The other day, a woman who identified as pro-life left me a direct message about her point of view that government should not be involved in a woman’s decision with what to do with her body. I thanked her for sharing her perspective and then asked, “Honest question. What is the difference between your belief and being pro-choice?”

After a lengthy exchange where she mostly talked it out with herself, she realized she is in fact pro-choice. I shared that exchange on my story (with her permission) along with my own thoughts on people choosing not to identify with pro-choice, which is this:

I’m beginning to think more and more people don’t understand what pro-choice means.

It’s a spectrum.

You can believe that women should be allowed to do whatever they want with their own bodies.

You can believe that abortion is morally wrong but the government has no right legislating what a woman does with her own body.

Or you can believe that, even though you would not get an abortion yourself, there are certain circumstances, like rape or risk to the life of the mother, that might make an abortion feel necessary for somebody else.

These all fall under pro-choice beliefs.

Honestly, I think this might be more of an advertising problem than an ideological difference.

The “pro-life” lobby just came up with the better tag line. Because EVERYONE is pro-life. Politically, it means that you are anti-choice, which ultimately means you value the unborn child above the mother.

Even if you don’t feel this way, this is what pro-choice people think you are saying when you say you are pro-life, because these are the kinds of bills that pro-life politicians keep trying to pass.

Pro-choice is not the same as pro-abortion. Pro-choice acknowledges shades of grey, while pro-life is black and white.

If you are pro-life BUT… (insert your reason here), you are actually pro-choice.

After I posted my point of view on Instagram, a strange thing happened. I started having the most interesting, constructive conversations in my direct messages with conservative women who have always identified as pro-life, but now realize that they are actually pro-choice.

I also got messages from women who believe life starts at conception, but value the whole life and vote for Democrats because their policies on things like healthcare, education and gun control help take better care of people after they are born. Many also made the point that ICE detention centers and keeping kids in cages seem anything but pro-life. There were also pro-life women in my DMS who said they vote for Democrats because their policies (like sex education, paid time off, free birth control, tax-relief, welfare) have been proven to decrease the number of abortions. And I got messages from a number of women who considered themselves pro-life until they were under a set of circumstances that led them to terminate a pregnancy. They talked about how tortured they were by that decision and the guilt they live with, even in cases where their lives were at risk. There was also a message from someone who considered herself pro-life until a young woman came to her who had just found out she was pregnant and was contemplating suicide. She brought her to a clinic and saved that girl’s life, even though she says she would never choose an abortion for herself. There was another message from a woman who was the result of a rape. She said that her mom chose to have her and that she was more at peace with being on this earth knowing that her mother wasn’t forced to give birth to her.

I should also mention that there were a few pro-choice women who agreed with my definition of pro-choice above, but wanted to point out that saying “unborn child” was a strategy of pro-life groups. Scientifically, it’s an embryo (before the 11th week) or a fetus (after the 11th week.) I left it as “unborn child” because I think certain language makes it hard for more conservative women to even enter the conversation. Regardless of what terms you attach to a pregnancy, my argument still stands.

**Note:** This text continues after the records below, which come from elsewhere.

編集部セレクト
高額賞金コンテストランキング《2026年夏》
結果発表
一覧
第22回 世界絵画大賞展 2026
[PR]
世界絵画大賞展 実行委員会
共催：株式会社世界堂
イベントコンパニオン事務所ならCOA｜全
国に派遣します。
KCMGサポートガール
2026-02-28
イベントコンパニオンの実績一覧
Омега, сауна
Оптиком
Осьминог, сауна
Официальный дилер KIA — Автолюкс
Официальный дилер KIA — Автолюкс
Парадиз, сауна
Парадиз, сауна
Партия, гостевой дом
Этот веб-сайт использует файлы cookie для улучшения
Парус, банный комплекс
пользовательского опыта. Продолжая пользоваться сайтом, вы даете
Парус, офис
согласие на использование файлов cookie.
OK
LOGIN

Other women said they agreed with women getting to choose what they wanted for their own bodies, but they thought there should be some limitation on it. I want to be clear that in this current world where abortion is legal, there is a limitation. Each state has their own limitation to how far along in her pregnancy a woman can be to get an abortion. Many doctors will not perform an abortion after 12 weeks. An abortion after 24 weeks is only allowed for medical reasons, like risk to the mother’s life.

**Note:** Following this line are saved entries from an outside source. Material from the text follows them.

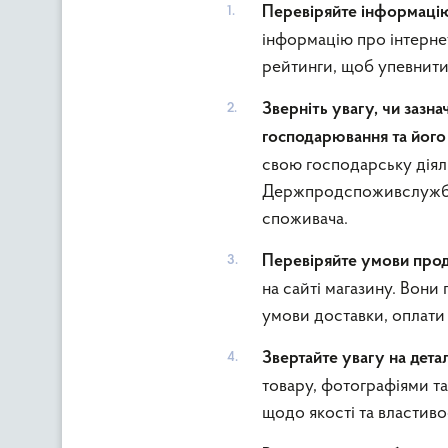
Перевіряйте інформаці
інформацію про інтернет
рейтинги, щоб упевнити
Зверніть увагу, чи зазн
господарювання та його
свою господарську діяль
Держпродспоживслужби 
споживача.
Перевіряйте умови про
на сайті магазину. Вони
умови доставки, оплати т
Звертайте увагу на детал
товару, фотографіями т
щодо якості та властиво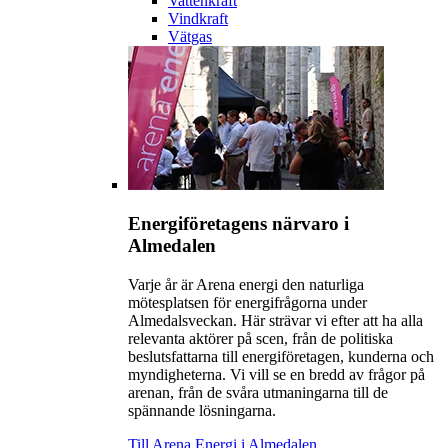
Vattenkraft
Vindkraft
Vätgas
Energiföretagens närvaro i
Almedalen
Varje år är Arena energi den naturliga
mötesplatsen för energifrågorna under
Almedalsveckan. Här strävar vi efter att ha alla
relevanta aktörer på scen, från de politiska
beslutsfattarna till energiföretagen, kunderna och
myndigheterna. Vi vill se en bredd av frågor på
arenan, från de svåra utmaningarna till de
spännande lösningarna.
Till Arena Energi i Almedalen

I also want to mention that we know what a pro-choice country looks like. We live in it. If you want to know what it’s like to live in an anti-choice country, I suggest reading this story about a 10yo girl seeking a legal abortion in Brazil after being repeatedly raped by her uncle. In the same way that anti-choice groups fear women will suddenly be having abortions a few weeks before their due date (as Trump has falsely described), pro-choice groups fear that in a country where abortion is illegal, women will find ways to have unsafe and life threatening abortions anyway. There are also Republican senators who have tried to pass bills that criminalize abortions, even going so far as making women prove their miscarriages or risk jail time. The anti-choice position is very slippery slope. One where men will make the rules, instead of trusting women to make the best decisions for themselves.

I am putting this all in a post because I think constructive conversations are the only way we are going to get past this low point in our history. We can have differing points of view but still see eye to eye on some things. It is not an echo chamber on any of my platforms even though it feels like it sometimes. It is not black and white with everyone on one side or the other either. There are reasonable people who are still coming to terms with their beliefs. There are Republican women who no longer identify with their party but don’t feel like they fit in with the Democrats either.

They are listening. Let’s show them kindness and educate them about the wide array of beliefs that exist on the other side.